Scaling Python Web Applications: AsyncIO vs Threads
It started with a tweet
Recently, Mike Bayer tweeted:
I can't stress enough what a bad idea it is to build out a database application architecture on top of a non-blocking IO approach, that is, asyncio, eventlet, gevent, etc. 1/
— mike bayer (@zzzeek) May 31, 2019
Needless to say, I strongly disagree.
While, “database application” is a pretty broad category to designate not using AsyncIO for, I wrote a framework that lives in this category: Guillotina.
Also, there are many great projects that are designed specifically for AsyncIO and seem to perform extremely well–just look at all the things the magicstack people are doing with EdgeDb.
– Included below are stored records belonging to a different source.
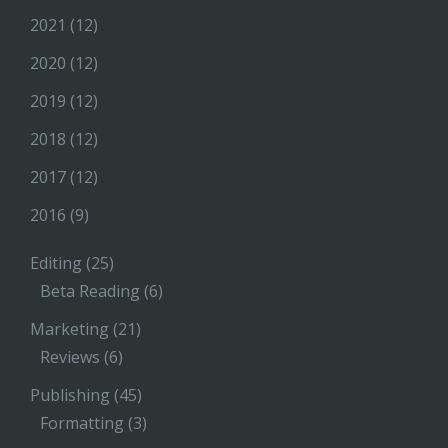
2021
(12)
2020
(12)
2019
(12)
2018
(12)
2017
(12)
2016
(9)
Editing
(25)
Beta Reading
(6)
Marketing
(21)
Reviews
(6)
Publishing
(45)
Formatting
(3)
I had quite a few responses to the tweet and I’ll try to expand on those things in this post.
CPU Bound
Mike stresses that AsyncIO breaks down when you have CPU bound code. I do not disagree. I have
always advised that you should never have CPU bound code in AsyncIO and if you do, make sure
to use run_in_executor
. Even then, it’s not ideal and you should think about solving your
problem another way(queue, another services, etc).
Threads can be CPU bound too
The point I want to touch on here is that being CPU-bound is not an AsyncIO only problem. You can be CPU-bound with threaded web applications as well.
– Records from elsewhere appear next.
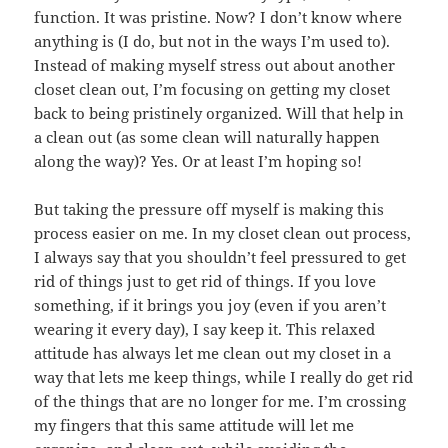
function. It was pristine. Now? I don’t know where
anything is (I do, but not in the ways I’m used to).
Instead of making myself stress out about another
closet clean out, I’m focusing on getting my closet
back to being pristinely organized. Will that help in
a clean out (as some clean will naturally happen
along the way)? Yes. Or at least I’m hoping so!
But taking the pressure off myself is making this
process easier on me. In my closet clean out process,
I always say that you shouldn’t feel pressured to get
rid of things just to get rid of things. If you love
something, if it brings you joy (even if you aren’t
wearing it every day), I say keep it. This relaxed
attitude has always let me clean out my closet in a
way that lets me keep things, while I really do get rid
of the things that are no longer for me. I’m crossing
my fingers that this same attitude will let me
Let’s see how a thread-based application performs vs an AsyncIO applications for CPU bound request handling.
For the context of this post, we will be using this loader script. It defaults to running 100 requests concurrently.
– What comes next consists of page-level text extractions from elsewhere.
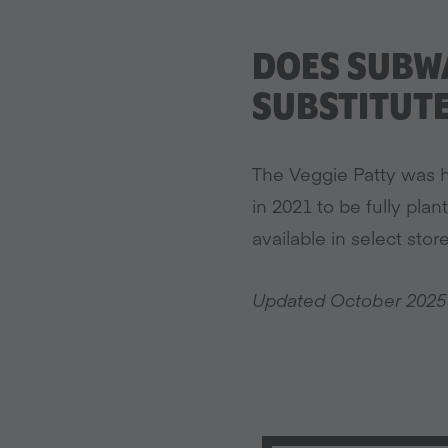
DOES SUBWA
SUBSTITUT
The Veggie Patty was h
in 2021 to be fully plan
available in select store
Updated October 2025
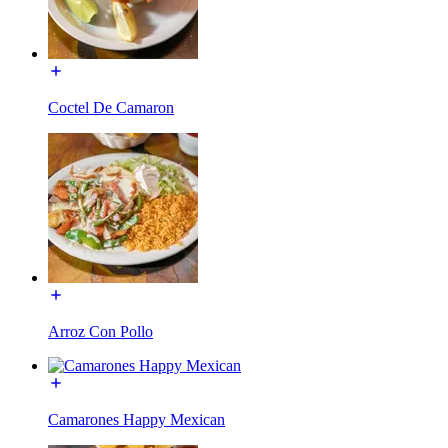
Coctel De Camaron
Arroz Con Pollo
Camarones Happy Mexican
Our simple CPU bound threaded app will be a flask app that does a CPU heavy task for half a second on each request:
from flask import Flask
import time
app = Flask(__name__)
@app.route('/')
def cpu_bound():
start = time.time()
while True:
9 * 9
if (time.time() - start) > 0.5:
break
return 'done'
Run using ./bin/gunicorn -b localhost:8080 cpu_bound_flask:app
And the same app, done with aiohttp would look like this:
from aiohttp import web
import time
async def hello(request):
start = time.time()
while True:
9 * 9
if (time.time() - start) > 0.5:
break
return web.Response(text="done")
app = web.Application()
app.add_routes([web.get('/', hello)])
if __name__ == '__main__':
web.run_app(app)
And we’ll also provide an aiohttp version that uses threads
for the CPU bound code using run_in_executor
:
import asyncio
import time
from aiohttp import web
def cpu_bound():
start = time.time()
while True:
9 * 9
if (time.time() - start) > 0.5:
break
async def hello(request):
loop = asyncio.get_event_loop()
await loop.run_in_executor(None, cpu_bound)
return web.Response(text="done")
app = web.Application()
app.add_routes([web.get('/', hello)])
if __name__ == '__main__':
web.run_app(app)
Threaded vs AsyncIO Results
AsyncIO
AsyncIO predictably performs at 2/requests/second. This is because AsyncIO is single threaded. If your one thread is constantly occupied, it will not be able to service other requests.
1 thread x 0.5 seconds = 2 requests/second
AsyncIO with thread executor
The AsyncIO thread executor variant with results are a less easy to predict but we can try. We are using the default thread pool executor which, from the docs, says:
will default to the number of processors on the machine, multiplied by 5
For me, I have 4 cores on this machine:
4 cores x 5 x 0.5 seconds = 40 requests/second
But wait! In the results, we only obtained around 20 requests/second here. I didn’t investigate why we didn’t get up to 40 requests/second but can only guess that it has something to do with python threading just not being very fast and limits to what 4 cores can do in general along with other things running on my computer. Generally, if you want to maximize python performance, you want to limit the number of CPU-bound threads per process you are using. This is true for any python application.
Threaded flask
Finally, the flask app actually performed worse than I expected with out of the box
documentation for how to run it in production with gunicorn
.
I was surprised to find out gunicorn
defaults to being single-threaded–maybe there
is a lesson in that for performance.
Other than that, flask still performed predictably for the number of threads it was configured to handle.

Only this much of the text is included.